#### Given records

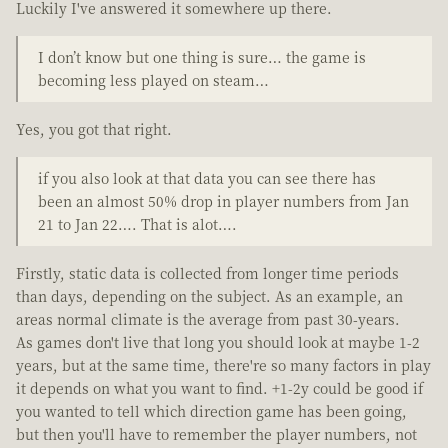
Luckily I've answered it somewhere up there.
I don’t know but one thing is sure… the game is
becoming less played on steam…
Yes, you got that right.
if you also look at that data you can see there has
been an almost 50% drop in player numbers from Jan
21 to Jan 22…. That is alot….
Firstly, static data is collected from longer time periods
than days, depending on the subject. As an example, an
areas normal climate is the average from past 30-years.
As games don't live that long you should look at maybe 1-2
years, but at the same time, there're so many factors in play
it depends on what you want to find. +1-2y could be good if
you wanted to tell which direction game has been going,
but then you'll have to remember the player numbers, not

########
#### Given records

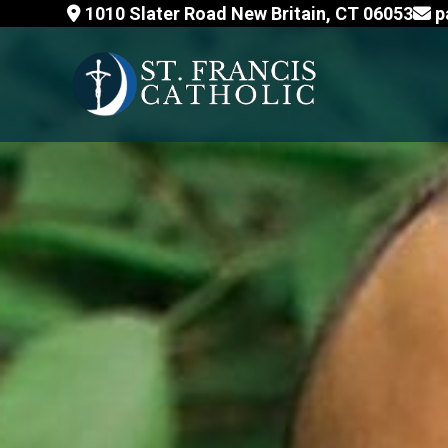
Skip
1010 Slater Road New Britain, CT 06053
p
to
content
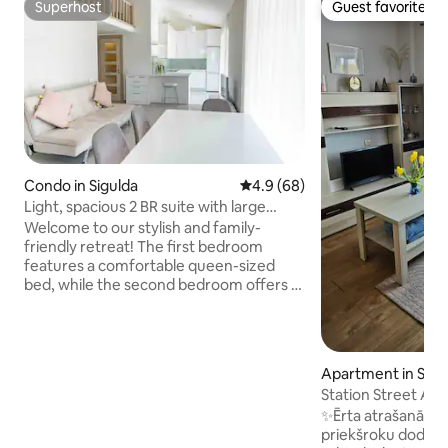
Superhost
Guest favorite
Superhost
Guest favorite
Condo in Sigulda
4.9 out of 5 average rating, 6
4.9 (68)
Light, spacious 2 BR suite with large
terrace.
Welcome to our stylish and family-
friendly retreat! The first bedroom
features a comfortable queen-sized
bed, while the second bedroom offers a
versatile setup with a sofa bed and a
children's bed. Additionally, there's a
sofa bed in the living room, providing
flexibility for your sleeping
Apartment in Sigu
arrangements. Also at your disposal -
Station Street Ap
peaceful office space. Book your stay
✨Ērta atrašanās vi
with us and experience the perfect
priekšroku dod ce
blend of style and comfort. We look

########

- Exercise directions -
Your answer should be one number: how many lines of the listing include the word "data".

- Reply -
2